By Tom Broccoli. Played to completion on desktop using Chrome.
Three of the entries from IFComp are from Chinese authors off of the Qiaobooks group. I haven’t tried the others yet but it seems to be a binary-choice system.
In The Fifth Sudnay, a murder happens …
Sister Yang was dead.
… and you control the actions of Lin Guangrong, who realizes he is a prime suspect. You can, straight from the opening text, try to finger the murderer right away. This is in fact what I did, and I apparently got lucky with my clicks and won in 30 seconds flat.
OK, not the intended route. I restarted and picked “I can’t judge yet” to keep the case going. The structure seems to be: play the binary choices to an ending, get some clues, and then restart enough times that the murder is solved. The end state when the murder goes unsolved comes off as a little bizarre: you get specific facts like in a game of Clue, and “The End” just happens, there’s no real happy or unhappy conclusion.
Here’s a sample excerpt from mid-game:
“What…What happened?
The pungent smell of blood made Mr. J pale. He turned his head away from the cold body, but looked at Lin Guangrong.
“I don’ t know”
His answer left Mr. J at a loss…More precisely; there was a trace of anger in his loss.
“You don’ t know?”
(The space after the ‘ mark happens every time — I assume this is a coding error and not the fault of the text.)

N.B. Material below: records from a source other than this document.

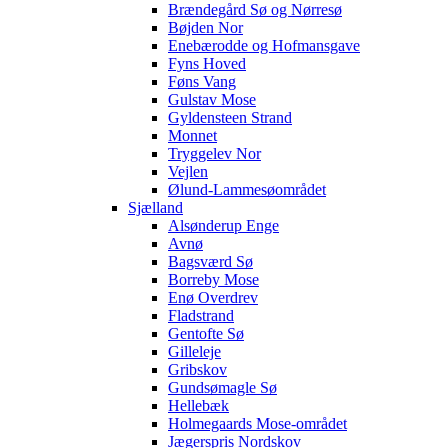
Brændegård Sø og Nørresø
Bøjden Nor
Enebærodde og Hofmansgave
Fyns Hoved
Føns Vang
Gulstav Mose
Gyldensteen Strand
Monnet
Tryggelev Nor
Vejlen
Ølund-Lammesøområdet
Sjælland
Alsønderup Enge
Avnø
Bagsværd Sø
Borreby Mose
Enø Overdrev
Fladstrand
Gentofte Sø
Gilleleje
Gribskov
Gundsømagle Sø
Hellebæk
Holmegaards Mose-området
Jægerspris Nordskov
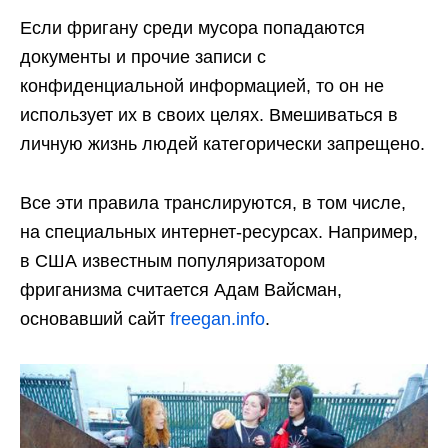
Если фригану среди мусора попадаются
документы и прочие записи с
конфиденциальной информацией, то он не
использует их в своих целях. Вмешиваться в
личную жизнь людей категорически запрещено.
Все эти правила транслируются, в том числе,
на специальных интернет-ресурсах. Например,
в США известным популяризатором
фриганизма считается Адам Вайсман,
основавший сайт
freegan.info
.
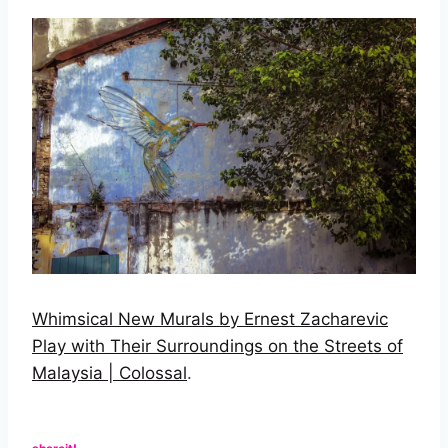
Whimsical New Murals by Ernest Zacharevic
Play with Their Surroundings on the Streets of
Malaysia | Colossal
.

Consider the structure of the penultimate line. The ordering is strange — we first have to parse Mr. J as being “at a loss” (whatever that means, I’m not sure in this context) then modify this emotion with “a trace of anger”, and then apply those emotions to the line “You don’t know?” which immediately follows. A more straightforward version of the line might be “Mr. J said, with a trace of anger, ‘You don’t know?'” It’s possible in Chinese the structure of “general emotion -> tinge to emotion -> line said with previous mentioned emotions” might make more sense, but in English it comes across a slippery and uneven.
All the text is like this. I felt like I had to read out of order. Unfortunately I have trouble enough solving mysteries in games with strong interactivity and prose; with this game I found getting traction nearly impossible.